Kehormatan dan nilai pada peci
berbanding terbalik dengan sandal. Benda yang dipakai pada bagian tubuh paling
bawah itu sering kali dicap sebagai kebutuhan sekunder bagi santri, tidak
seperti peci. Mereka hanya butuh alas kaki, bahkan tanpa merek sekalipun. Merek
hanya akan menyebabkan sandal menjadi bulan-bulanan teman "panjang
tangan", disengaja atau tidak.
Maka sering nian dijumpai santri
berpeci tanpa sandal, tidak sebaliknya. Tanpa alas kaki bukanlah aib sama
sekali. Apa sebab? Selain jarak tempuh kaki seorang santri hanya dalam
lingkungan pesantren, seluas apa pun pesantren, juga nir-alas kaki tidak ada
yang memperhatikan. Artinya, ada tidaknya sandal tidak menjadi ukuran kesantrian
seorang santri. Bahkan, kealpaan sandal bagi santri sering menjadi berkah
tersendiri. Luput dari pemeriksaan haris, misalnya.

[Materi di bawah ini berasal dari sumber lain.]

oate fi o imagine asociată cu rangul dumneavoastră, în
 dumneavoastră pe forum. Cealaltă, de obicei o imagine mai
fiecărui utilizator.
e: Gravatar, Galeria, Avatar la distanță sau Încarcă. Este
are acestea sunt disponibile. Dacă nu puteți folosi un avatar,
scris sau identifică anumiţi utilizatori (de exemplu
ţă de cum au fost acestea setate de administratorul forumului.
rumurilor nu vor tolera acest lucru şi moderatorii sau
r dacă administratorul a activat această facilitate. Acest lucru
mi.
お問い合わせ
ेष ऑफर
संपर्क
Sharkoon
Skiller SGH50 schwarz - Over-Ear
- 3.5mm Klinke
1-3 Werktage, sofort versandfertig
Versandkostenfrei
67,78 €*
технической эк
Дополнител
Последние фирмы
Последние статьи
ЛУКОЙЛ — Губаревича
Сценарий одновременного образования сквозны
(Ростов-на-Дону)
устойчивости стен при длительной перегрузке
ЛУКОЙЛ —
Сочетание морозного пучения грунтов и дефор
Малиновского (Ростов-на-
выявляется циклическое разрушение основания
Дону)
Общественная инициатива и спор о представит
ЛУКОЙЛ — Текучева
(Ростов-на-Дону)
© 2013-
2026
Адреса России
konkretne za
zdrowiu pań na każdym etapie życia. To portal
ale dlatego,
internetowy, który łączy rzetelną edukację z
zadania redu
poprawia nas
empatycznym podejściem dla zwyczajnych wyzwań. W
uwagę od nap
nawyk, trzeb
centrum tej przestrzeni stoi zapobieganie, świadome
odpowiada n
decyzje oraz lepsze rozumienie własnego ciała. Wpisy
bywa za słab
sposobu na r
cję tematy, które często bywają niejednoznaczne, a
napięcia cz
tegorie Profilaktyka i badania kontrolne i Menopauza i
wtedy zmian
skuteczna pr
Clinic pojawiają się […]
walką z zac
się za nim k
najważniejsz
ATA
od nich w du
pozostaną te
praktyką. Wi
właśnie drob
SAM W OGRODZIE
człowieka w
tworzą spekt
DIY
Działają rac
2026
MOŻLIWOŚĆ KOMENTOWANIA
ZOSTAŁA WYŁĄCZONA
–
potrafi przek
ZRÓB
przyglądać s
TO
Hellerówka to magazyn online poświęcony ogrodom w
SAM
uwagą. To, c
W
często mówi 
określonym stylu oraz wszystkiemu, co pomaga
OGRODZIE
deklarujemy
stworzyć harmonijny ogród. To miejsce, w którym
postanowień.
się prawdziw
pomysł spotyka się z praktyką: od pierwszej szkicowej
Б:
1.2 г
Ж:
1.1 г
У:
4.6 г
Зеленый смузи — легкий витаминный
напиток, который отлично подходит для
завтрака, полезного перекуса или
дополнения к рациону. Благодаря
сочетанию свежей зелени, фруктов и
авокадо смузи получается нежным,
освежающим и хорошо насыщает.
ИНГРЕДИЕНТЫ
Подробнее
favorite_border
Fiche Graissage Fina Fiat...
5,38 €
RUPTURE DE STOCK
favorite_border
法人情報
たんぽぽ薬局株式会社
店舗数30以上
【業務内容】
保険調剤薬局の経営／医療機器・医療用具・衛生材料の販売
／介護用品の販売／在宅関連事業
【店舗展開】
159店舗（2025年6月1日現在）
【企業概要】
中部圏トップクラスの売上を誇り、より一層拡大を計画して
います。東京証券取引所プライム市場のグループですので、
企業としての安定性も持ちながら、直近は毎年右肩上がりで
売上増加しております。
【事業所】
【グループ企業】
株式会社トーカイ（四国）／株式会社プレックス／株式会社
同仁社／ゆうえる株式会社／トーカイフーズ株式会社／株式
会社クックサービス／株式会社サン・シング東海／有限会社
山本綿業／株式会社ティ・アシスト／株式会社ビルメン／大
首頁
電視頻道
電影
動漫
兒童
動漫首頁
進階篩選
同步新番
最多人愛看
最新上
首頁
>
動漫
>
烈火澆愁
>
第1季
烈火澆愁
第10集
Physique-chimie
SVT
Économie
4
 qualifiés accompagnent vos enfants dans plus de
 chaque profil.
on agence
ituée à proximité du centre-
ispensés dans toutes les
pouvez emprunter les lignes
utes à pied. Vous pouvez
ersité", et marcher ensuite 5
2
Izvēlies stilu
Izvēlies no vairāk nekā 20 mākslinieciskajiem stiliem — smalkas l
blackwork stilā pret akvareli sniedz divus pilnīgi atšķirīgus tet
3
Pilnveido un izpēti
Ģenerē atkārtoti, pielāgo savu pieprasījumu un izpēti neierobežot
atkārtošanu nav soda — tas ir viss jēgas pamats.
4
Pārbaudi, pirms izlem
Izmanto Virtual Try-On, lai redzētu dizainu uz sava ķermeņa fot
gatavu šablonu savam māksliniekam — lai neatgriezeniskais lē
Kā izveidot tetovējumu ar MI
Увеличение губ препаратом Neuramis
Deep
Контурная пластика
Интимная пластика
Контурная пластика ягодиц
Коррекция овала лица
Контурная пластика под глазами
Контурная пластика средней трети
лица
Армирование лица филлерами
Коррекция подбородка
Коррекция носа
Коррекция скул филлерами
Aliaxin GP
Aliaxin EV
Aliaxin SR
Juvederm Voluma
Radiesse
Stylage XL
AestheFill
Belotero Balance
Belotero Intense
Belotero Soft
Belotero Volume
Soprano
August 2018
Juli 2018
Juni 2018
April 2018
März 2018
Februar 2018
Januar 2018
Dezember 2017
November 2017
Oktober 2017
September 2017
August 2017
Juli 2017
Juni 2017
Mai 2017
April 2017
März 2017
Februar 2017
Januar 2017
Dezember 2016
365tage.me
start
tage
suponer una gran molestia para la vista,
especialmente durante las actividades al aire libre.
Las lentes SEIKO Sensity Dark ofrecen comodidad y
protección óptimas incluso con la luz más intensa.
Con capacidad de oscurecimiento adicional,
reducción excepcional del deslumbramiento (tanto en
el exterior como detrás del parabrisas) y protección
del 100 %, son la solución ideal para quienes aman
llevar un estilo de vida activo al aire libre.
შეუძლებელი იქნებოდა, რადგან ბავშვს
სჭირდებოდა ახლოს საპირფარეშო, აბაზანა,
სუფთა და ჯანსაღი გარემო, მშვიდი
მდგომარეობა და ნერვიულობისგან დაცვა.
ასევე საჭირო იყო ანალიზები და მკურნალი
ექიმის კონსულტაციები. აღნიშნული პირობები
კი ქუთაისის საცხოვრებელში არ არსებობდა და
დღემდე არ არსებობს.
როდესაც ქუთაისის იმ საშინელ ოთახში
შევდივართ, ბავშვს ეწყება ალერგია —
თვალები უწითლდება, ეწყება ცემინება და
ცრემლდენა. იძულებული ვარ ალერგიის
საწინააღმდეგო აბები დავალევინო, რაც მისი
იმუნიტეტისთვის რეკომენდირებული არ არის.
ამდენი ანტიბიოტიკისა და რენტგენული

Nilai sebuah peci bagi santri tak
kan pudar dan lenyap, sungguhpun mereknya cuma "Mukhlis" atau "Washly"
yang harganya setara 2 gelas Thaitea ukuran besar. Sementara sandal, Adidas
sekalipun yang harganya tidak ngotak, akan tetap biasa-biasa saja.
Barangkali, sandal akan punya keberhargaan sama dengan peci ketika ia bermerek Washli. Satu lagi, sepanjang peci tidak bermerek Adidas, ia akan senantiasa dalam keberhargaan yang tertinggi.